Attensity Blog

  • Inside Automated Sentiment Analysis

    This post details Biz360‘s automated sentiment analysis system, including our goals, how the system works, how we measure success, and the ways it can be used and misused. Before getting into the how or why, I want to start with the what. For our purposes, sentiment is the opinion of the author of an article towards the subject of an article. We classify sentiment into four possible categories.

    Positive

    Arguing for something, saying something is a good product, talking about good things a person or company has done, enjoying something, liking something, preferring something. If a mostly positive post has a small portion that is negative, it is still positive.

    Negative

    Arguing against something, saying something is a bad product, a bad experiences, talking about bad things a person or company has done, disliking or having problems with something. If a mostly negative post has a small portion that is positive, it is still negative

    Neutral

    If an post doesn’t express any opinion, doesn’t present anyone or anything in a favorable or unfavorable way, and wouldn’t lead someone to form an opinion for or against, it is neutral.

    Mixed

    If an post is both positive and negative, such as saying something was good in some ways but bad in others, or if the post talks about different subjects and is positive toward one subject but negative to another, then rate the post as mixed.

    The first question is why do you need automated sentiment. The simple answer is that there’s just too much content. As conversations that used to take place over coffee and on street corners move to Twitter and forums, they become trackable. If a magazine with 100,000 readers mentions you in an article, you’ll read that article and discuss what it’s saying about you. If 10,000 people tell ten of their friends what they think of Kevin Smith vs. Southwest Air, you can’t hope to read more than a small sampling. It’s this later use case that we cared about.

    1. What portion of my coverage is positive, negative, etc?
    2. I got a spike in coverage on Monday. Was that spike positive or negative?
    3. What kinds of things are people saying that’s positive? Negative?

    We knew from the start that accuracy on the individual article level was never going to be that good. That is, if you want to know what the sentiment for some particular article is, the best thing to do is click on it, read it, and form your own opinion. With the help of Bill MacCartney, an NLP researcher from Stanford, we quickly honed in on the following design parameters:

    1. A statistical classification system using two classifiers to detect positive and negative, and another classifier to combine these results. We would start with a simple Naive Bayes classifier and a Decision Tree classifier to get everything working, and experiment with more advanced classifiers like the Linear MaxEnt classifier once we had a baseline to measure improvements.
    2. The system would be trained using lots of data from Mechanical Turk. Each item would be rated multiple times so we could throw out the results from raters who didn’t understand or were not taking enough care.
    3. Our training data would be real social media content, drawn from all the types of social media we process (blogs, micro-blogs, etc).
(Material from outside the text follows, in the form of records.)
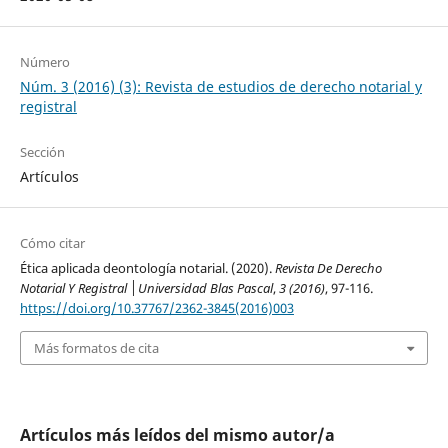
Número
Núm. 3 (2016) (3): Revista de estudios de derecho notarial y
registral
Sección
Artículos
Cómo citar
Ética aplicada deontología notarial. (2020).
Revista De Derecho
Notarial Y Registral │Universidad Blas Pascal
,
3 (2016)
, 97-116.
https://doi.org/10.37767/2362-3845(2016)003
Más formatos de cita
Artículos más leídos del mismo autor/a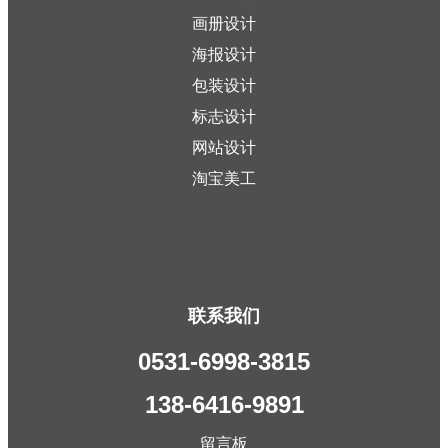
画册设计
海报设计
包装设计
标志设计
网站设计
淘宝美工
联系我们
0531-6998-3815
138-6416-9891
留言板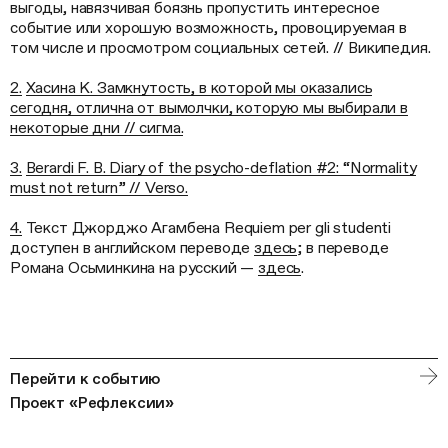
выгоды, навязчивая боязнь пропустить интересное
событие или хорошую возможность, провоцируемая в
том числе и просмотром социальных сетей. // Википедия.
2.
Хасина К. Замкнутость, в которой мы оказались
сегодня, отлична от вымолчки, которую мы выбирали в
некоторые дни // сигма.
3.
Berardi F. B. Diary of the psycho-deflation #2: “Normality
must not return” // Verso.
4.
Текст Джорджо Агамбена Requiem per gli studenti
доступен в английском переводе
здесь
; в переводе
Романа Осьминкина на русский —
здесь
.
Перейти к событию
Проект «Рефлексии»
    At a very high level view, text classification systems get lumped into groups based on whether they are based on statistical learning from data, or whether they are based on hand-coded rules. Our system is solidly in the statistical camp. We were skeptical that a rule-based system could encompass the wide variety of topics and writing styles and the frequency of ungrammatical or misspelled content on the less formal parts of the Internet.

    Our sentiment engine turns each post into a set of features, like (“good”, “deal”) -> 2, meaning the word “good” followed by the word “deal” occurs twice. This gets fed into a two-stage system. First, everything gets flagged for how positive it is (regardless of also being negative) and for how negative it is (regardless of how positive it is). Next, these get combined into the four categories that are displayed. So high positive sentiment and low negative sentiment would be positive, and high positive and high negative would be negative.
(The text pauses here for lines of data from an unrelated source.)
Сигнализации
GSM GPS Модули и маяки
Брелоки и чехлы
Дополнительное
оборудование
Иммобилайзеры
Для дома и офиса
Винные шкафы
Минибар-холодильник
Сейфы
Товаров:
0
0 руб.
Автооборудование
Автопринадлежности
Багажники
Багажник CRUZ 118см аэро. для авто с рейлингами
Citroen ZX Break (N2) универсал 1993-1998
    We really wanted a mixed category, because in terms of whether it’s a post worth reading, someone who is saying both good and bad things about you is even more interesting than positive or negative. Consider the following three clips:

    1. I love my Kinesis Maxim keyboard, it’s the best. My wrists feel great since I’ve been typing on it.
    2. Kinesis is stupid, the Maxim has a stupid layout. I had one for a while but I threw it out.
    3. I like my Kinesis Maxim, but the left alt key is too small and too far to the left.

    Sure, the first one is what you hope everyone is saying, but reading these doesn’t provide much value. The second one at least is an opportunity for damage control, but the third one is the real gold. In a system based on just a range from negative through neutral to positive, the positive and negative would cancel out and this kind of thing would get lumped into the neutral bucket.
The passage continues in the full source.